Oct 21 2009

The Lost Symbol

Published by Balaji at 10:48 pm under Books

lost-symbol

For adults, Dan Brown’s The Lost Symbol was the equivalent of a new entry in the Harry Potter(for boys) or Twilight(for teens) series. Arriving 5 years after his last book The Da Vinci Code, which became one of the most widely-read novels in history, it’s release was heralded by midnight openings and long lines at bookstores – things which are not seen for books targeted at adults. While no novel can stand up to that kind of hype, The Lost Symbol is unmistakably Dan Brown and is a fast and engaging read as long as one doesn’t take it too seriously.

Dan Brown follows the popular adage If it ain’t broken, don’t mess with it in penning The Lost Symbol. He follows the basic template of The Da Vinci Code by creating one long chase and embellishing it with history, legends, conspiracy theories and puzzles. The entire story takes place in one night, making it fast-paced. It contains  one big plot twist that is easily predictable and a huge surprise towards the end that’s terrific as long it lasts.

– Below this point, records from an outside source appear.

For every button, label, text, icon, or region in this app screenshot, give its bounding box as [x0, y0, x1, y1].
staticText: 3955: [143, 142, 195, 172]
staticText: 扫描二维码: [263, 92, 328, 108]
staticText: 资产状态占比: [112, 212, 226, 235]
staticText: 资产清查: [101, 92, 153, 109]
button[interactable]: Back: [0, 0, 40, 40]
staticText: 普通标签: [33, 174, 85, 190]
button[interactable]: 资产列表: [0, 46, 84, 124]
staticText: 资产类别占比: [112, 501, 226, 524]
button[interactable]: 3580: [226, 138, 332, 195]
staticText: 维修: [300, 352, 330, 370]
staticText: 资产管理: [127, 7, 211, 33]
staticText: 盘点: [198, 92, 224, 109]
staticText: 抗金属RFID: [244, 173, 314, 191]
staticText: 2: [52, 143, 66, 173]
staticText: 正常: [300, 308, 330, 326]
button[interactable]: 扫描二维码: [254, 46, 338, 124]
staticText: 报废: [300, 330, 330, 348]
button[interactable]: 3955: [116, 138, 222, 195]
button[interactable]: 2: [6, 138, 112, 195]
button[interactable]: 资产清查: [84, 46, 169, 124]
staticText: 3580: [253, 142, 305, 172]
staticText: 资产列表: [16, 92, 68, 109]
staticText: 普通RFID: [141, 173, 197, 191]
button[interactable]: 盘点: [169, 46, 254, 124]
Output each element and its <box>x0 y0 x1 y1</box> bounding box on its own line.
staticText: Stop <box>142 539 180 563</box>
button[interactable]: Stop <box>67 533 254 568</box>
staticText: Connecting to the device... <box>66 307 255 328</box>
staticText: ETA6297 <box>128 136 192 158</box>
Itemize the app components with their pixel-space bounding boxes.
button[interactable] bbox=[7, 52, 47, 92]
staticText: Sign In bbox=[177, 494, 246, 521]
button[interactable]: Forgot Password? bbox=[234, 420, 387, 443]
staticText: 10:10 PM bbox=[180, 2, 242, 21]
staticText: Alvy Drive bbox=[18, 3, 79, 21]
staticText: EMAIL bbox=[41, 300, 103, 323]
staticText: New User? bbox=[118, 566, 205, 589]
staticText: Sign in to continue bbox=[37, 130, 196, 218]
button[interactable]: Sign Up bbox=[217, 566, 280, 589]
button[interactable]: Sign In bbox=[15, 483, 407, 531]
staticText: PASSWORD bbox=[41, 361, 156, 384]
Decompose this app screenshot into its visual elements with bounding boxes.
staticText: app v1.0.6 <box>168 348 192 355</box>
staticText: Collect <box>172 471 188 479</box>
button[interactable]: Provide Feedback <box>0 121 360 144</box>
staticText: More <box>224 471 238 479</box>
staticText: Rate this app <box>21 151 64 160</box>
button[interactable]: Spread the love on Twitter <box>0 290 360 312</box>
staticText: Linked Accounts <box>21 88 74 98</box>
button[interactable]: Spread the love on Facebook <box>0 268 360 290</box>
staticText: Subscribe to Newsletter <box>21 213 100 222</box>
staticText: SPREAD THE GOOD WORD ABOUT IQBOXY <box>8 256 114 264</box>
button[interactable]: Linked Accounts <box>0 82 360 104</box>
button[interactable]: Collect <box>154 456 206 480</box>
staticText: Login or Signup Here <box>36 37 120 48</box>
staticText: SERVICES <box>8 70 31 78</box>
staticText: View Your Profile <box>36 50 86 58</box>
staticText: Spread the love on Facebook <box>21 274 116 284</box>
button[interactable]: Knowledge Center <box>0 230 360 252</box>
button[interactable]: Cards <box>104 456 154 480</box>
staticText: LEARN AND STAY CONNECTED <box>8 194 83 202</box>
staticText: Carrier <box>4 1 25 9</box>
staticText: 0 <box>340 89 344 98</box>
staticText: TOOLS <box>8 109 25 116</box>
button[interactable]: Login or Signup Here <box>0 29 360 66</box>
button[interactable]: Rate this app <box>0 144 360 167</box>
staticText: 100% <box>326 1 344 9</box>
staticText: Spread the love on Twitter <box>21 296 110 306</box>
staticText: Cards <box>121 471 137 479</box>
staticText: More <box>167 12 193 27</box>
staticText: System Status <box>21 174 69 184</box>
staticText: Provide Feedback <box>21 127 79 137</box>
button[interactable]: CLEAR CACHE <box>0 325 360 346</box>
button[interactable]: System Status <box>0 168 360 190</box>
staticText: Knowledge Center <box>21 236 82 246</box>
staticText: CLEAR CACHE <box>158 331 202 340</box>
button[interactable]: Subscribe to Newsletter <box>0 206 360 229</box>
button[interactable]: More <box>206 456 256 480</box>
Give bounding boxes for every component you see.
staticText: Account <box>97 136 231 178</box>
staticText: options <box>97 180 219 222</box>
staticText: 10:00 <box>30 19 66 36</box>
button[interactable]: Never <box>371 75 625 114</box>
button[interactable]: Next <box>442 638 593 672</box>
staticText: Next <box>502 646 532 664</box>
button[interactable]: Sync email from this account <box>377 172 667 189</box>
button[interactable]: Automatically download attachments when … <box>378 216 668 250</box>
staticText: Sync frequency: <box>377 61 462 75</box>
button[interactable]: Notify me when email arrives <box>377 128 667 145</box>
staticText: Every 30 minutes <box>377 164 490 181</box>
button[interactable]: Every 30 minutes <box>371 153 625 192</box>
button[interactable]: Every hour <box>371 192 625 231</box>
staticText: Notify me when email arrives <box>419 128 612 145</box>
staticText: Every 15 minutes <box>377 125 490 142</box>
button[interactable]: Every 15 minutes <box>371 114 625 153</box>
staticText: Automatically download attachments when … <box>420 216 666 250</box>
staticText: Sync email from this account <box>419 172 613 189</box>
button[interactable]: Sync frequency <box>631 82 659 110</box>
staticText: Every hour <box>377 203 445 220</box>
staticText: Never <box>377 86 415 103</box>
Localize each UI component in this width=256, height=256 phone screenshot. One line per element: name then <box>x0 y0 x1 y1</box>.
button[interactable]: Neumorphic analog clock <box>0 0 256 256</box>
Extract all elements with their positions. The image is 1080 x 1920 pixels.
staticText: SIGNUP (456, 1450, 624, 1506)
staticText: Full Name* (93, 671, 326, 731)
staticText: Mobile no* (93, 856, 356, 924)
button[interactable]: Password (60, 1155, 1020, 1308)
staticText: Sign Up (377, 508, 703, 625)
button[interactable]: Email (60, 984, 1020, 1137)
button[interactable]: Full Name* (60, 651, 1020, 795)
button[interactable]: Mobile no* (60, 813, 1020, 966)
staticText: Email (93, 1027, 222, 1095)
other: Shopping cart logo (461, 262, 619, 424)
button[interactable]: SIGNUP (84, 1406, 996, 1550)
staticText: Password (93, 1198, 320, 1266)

What Brown did for Europe and Da Vinci’s works of art in his previous book, he does for Washington D.C. here. The target this time is the ‘Ancient Mysteries’, the definitive collection of wisdom over the ages, that is supposed to be hidden somewhere in the city. Langdon is pulled into the search when his mentor Peter Solomon is kidnapped and the kidnapper believes that Langdon is the only person who can discover the portal that leads to the Ancient Mysteries. Pointing the way to the portal are popular landmarks all over DC.

Brown has fun revealing little-known facts about well-known buildings and structures in DC. It is definitely intriguing as he explains the Masonic links of the Capitol or the Washington Monument and his interpretation of sections of their architecture or the works of art housed in them. His descriptions of Noetic Science and its goals are also quite exciting and the author’s conspiratorial tone definitely helps in making these portions involving.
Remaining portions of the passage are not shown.